Collected data
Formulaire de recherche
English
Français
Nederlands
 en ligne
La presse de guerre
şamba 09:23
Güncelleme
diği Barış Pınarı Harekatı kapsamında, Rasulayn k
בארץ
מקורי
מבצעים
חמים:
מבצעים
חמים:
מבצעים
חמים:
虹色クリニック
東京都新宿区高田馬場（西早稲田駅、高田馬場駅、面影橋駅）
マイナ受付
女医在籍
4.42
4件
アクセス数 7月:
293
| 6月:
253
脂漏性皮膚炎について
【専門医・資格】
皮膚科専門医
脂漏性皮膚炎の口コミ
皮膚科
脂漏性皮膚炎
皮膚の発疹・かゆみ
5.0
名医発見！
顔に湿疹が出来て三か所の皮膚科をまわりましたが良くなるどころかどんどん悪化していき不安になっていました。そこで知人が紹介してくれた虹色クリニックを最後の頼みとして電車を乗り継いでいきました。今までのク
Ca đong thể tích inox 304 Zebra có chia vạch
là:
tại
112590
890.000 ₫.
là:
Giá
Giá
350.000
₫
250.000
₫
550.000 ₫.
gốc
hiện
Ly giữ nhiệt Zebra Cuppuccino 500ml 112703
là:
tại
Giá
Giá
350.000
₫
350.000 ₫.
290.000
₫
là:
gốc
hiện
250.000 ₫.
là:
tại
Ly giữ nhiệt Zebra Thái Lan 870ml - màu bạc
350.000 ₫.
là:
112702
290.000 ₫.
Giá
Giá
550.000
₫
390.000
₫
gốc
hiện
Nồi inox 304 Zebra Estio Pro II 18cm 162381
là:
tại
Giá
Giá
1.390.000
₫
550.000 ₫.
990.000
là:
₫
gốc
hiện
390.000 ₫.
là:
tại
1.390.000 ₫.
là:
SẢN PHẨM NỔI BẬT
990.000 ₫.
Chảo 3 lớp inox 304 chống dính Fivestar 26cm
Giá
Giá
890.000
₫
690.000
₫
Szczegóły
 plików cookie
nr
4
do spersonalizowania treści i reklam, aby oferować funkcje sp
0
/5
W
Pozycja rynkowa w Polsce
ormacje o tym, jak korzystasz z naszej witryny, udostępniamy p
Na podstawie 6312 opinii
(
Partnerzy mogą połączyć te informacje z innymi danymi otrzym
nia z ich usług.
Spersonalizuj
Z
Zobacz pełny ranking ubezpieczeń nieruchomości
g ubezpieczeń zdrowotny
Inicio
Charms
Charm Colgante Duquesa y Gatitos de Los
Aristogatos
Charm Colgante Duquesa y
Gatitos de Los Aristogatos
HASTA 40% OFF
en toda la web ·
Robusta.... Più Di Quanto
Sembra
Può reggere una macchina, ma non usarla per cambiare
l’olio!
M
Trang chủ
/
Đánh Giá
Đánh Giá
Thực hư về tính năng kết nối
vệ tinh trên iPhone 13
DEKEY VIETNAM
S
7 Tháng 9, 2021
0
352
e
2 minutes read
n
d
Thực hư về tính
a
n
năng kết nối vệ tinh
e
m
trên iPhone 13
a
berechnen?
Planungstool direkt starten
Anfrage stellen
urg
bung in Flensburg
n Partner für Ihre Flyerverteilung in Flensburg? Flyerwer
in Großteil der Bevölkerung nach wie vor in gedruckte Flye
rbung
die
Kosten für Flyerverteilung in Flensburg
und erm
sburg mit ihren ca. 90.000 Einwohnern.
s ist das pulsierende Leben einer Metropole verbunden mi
* * *
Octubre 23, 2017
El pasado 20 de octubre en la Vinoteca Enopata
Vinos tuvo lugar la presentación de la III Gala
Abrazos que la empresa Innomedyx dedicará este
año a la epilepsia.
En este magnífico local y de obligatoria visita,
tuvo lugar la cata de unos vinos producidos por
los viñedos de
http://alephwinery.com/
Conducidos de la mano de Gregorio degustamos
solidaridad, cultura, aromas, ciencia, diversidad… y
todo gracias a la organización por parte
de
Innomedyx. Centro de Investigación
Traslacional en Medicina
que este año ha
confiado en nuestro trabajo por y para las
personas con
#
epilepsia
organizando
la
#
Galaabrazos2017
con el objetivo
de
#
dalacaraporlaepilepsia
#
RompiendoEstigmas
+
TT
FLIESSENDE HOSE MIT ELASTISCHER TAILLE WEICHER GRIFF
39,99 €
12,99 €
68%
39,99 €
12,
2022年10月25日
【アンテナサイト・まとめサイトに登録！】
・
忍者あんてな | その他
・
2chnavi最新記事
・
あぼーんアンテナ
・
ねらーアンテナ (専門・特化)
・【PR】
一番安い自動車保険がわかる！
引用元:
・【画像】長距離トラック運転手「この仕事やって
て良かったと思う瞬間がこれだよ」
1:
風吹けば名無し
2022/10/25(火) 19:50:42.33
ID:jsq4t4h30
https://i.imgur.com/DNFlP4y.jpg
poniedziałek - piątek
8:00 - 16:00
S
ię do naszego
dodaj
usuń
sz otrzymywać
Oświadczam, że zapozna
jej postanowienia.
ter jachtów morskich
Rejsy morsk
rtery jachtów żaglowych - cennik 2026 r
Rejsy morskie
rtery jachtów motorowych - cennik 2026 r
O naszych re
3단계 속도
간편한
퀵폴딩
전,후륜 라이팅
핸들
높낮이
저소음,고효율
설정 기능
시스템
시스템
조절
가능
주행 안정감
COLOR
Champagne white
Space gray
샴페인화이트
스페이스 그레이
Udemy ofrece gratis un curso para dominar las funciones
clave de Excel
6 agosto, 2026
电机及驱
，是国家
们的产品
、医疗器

■ **Problem**
In how many lines of the records does the word "Thực" appear? Answer with the number only.

■ **Exercise output**
2